- LISTED ENTRIES
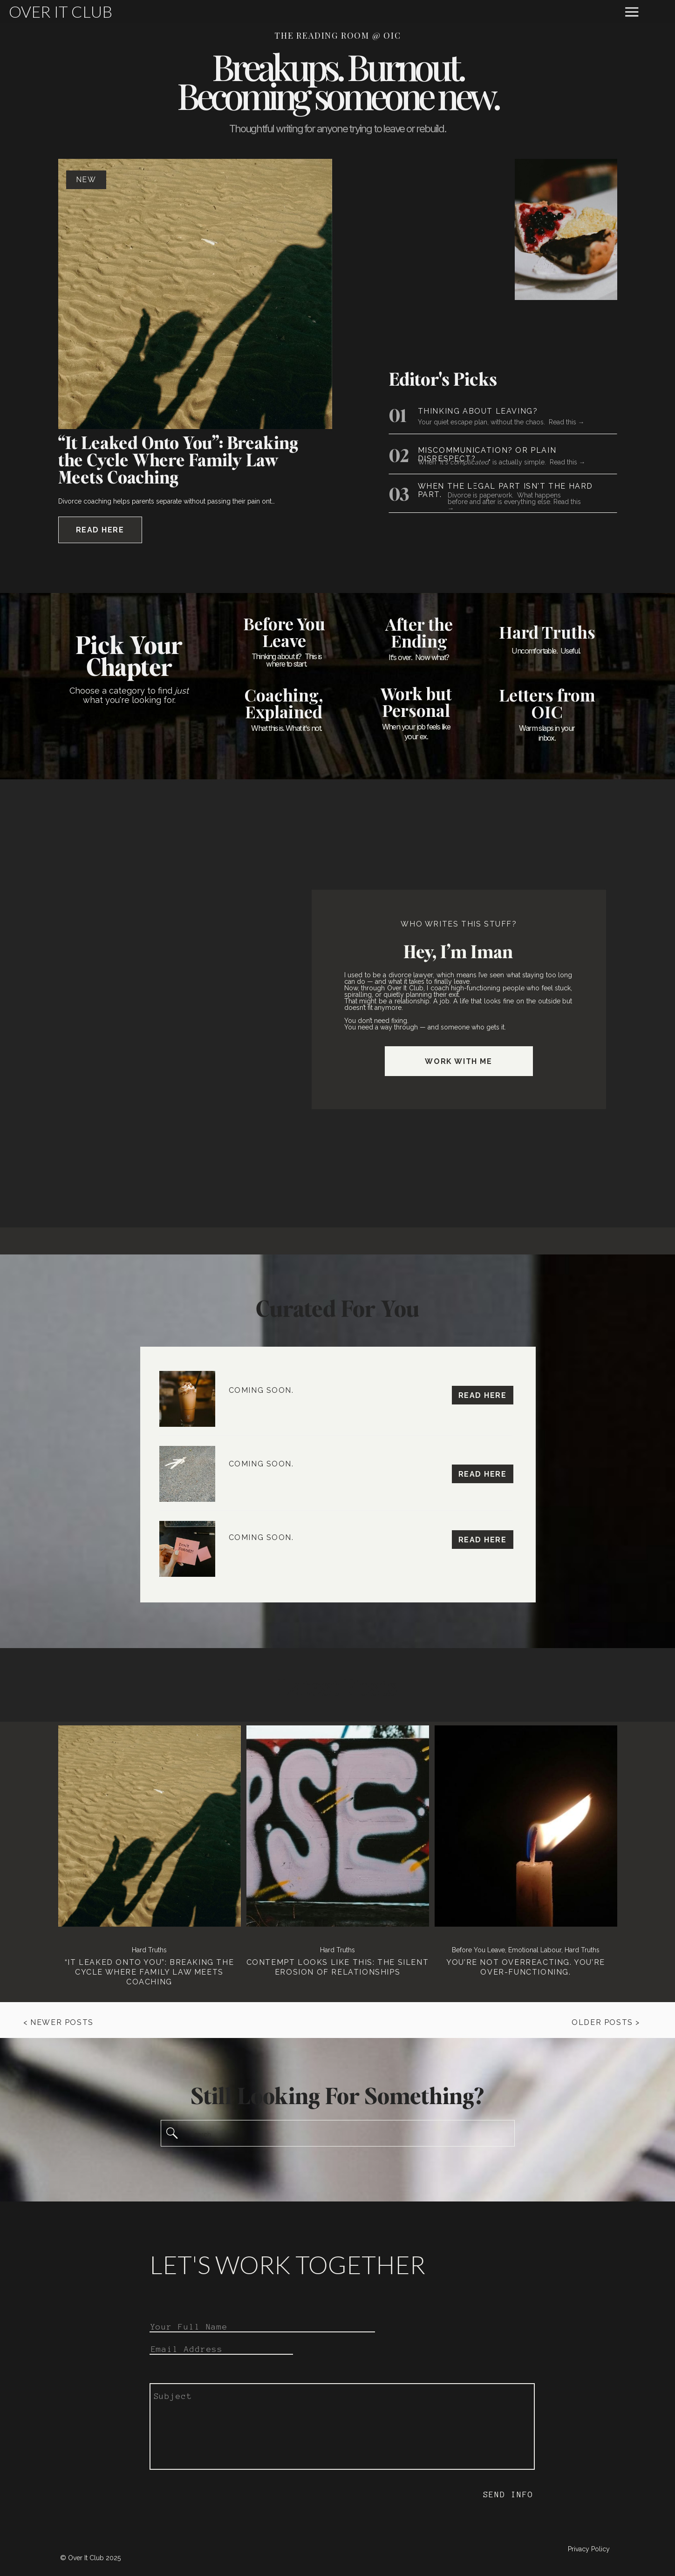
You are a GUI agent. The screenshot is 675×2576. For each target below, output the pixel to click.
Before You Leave (478, 1950)
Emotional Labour (534, 1950)
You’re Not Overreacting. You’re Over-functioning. (525, 1967)
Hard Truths (149, 1950)
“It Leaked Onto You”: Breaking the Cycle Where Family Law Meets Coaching (178, 459)
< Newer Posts (58, 2022)
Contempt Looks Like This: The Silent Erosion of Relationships (337, 1967)
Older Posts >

- DESCRIPTION OF THE TASK
For every record above, repeat the text exactly and omit any picture.

- TASK OUTPUT
You are a GUI agent. The screenshot is 675×2576. For each target below, output the pixel to click.
Before You Leave (478, 1950)
Emotional Labour (534, 1950)
You’re Not Overreacting. You’re Over-functioning. (525, 1967)
Hard Truths (149, 1950)
“It Leaked Onto You”: Breaking the Cycle Where Family Law Meets Coaching (178, 459)
< Newer Posts (58, 2022)
Contempt Looks Like This: The Silent Erosion of Relationships (337, 1967)
Older Posts >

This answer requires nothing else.